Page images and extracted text

+===+

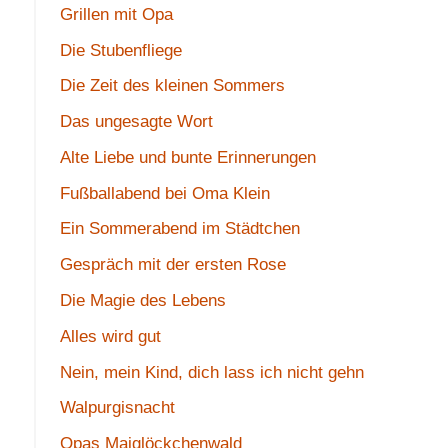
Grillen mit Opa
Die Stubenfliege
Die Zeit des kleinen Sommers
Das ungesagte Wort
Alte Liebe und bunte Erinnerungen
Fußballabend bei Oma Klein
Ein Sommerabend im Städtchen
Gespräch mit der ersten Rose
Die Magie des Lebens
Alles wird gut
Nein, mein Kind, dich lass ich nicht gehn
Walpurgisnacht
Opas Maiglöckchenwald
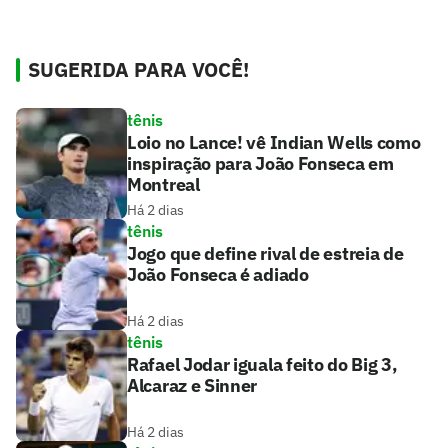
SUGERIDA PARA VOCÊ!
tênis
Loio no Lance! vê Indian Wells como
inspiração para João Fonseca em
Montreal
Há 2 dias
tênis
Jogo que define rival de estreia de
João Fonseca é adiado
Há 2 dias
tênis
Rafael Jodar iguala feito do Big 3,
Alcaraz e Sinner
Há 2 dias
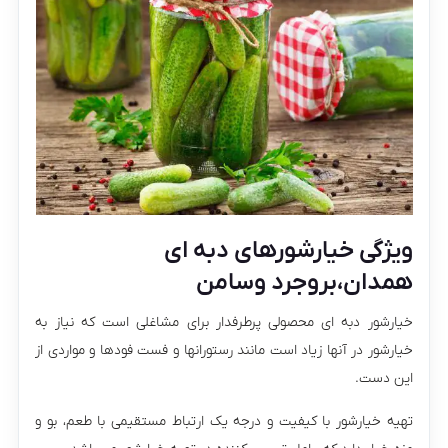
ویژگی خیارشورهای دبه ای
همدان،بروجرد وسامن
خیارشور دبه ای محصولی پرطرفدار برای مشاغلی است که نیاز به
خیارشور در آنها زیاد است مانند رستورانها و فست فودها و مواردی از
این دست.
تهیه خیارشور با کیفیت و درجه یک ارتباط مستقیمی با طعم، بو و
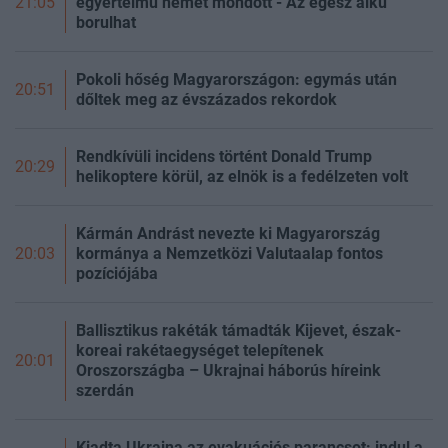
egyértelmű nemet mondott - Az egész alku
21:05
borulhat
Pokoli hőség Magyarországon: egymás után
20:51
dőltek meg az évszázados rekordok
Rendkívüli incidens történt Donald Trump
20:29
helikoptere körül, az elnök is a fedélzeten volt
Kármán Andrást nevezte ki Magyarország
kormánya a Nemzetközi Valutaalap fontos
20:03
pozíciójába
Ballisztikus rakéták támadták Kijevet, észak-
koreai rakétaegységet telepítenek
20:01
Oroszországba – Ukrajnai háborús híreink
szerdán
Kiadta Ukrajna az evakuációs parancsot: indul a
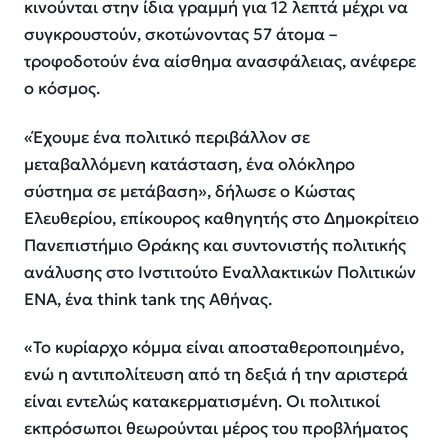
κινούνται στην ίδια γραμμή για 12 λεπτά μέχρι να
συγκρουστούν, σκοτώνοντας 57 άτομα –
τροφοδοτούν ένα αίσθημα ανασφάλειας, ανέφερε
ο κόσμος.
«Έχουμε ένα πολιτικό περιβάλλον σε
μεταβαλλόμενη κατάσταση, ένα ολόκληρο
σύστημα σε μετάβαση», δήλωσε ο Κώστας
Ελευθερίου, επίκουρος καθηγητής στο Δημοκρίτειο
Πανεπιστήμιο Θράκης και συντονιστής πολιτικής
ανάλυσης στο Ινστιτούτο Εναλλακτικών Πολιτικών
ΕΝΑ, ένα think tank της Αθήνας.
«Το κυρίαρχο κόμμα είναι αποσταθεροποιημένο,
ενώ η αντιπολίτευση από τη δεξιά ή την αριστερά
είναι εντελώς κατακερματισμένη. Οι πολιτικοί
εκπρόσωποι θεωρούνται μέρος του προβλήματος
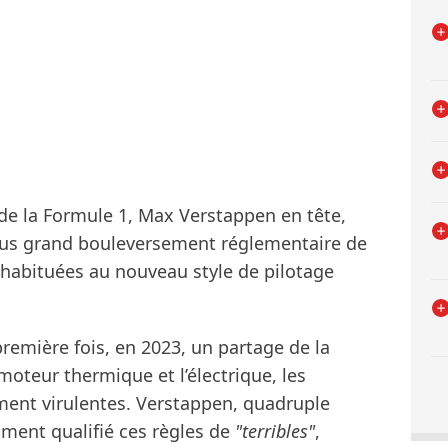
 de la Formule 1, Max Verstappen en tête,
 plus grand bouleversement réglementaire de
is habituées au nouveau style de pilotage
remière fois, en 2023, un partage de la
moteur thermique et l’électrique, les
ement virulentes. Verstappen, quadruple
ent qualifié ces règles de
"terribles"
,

+===+

Among the lines above, find those carrying the word "João" and copy them out.

SOLUTION:
inspiração para João Fonseca em
João Fonseca é adiado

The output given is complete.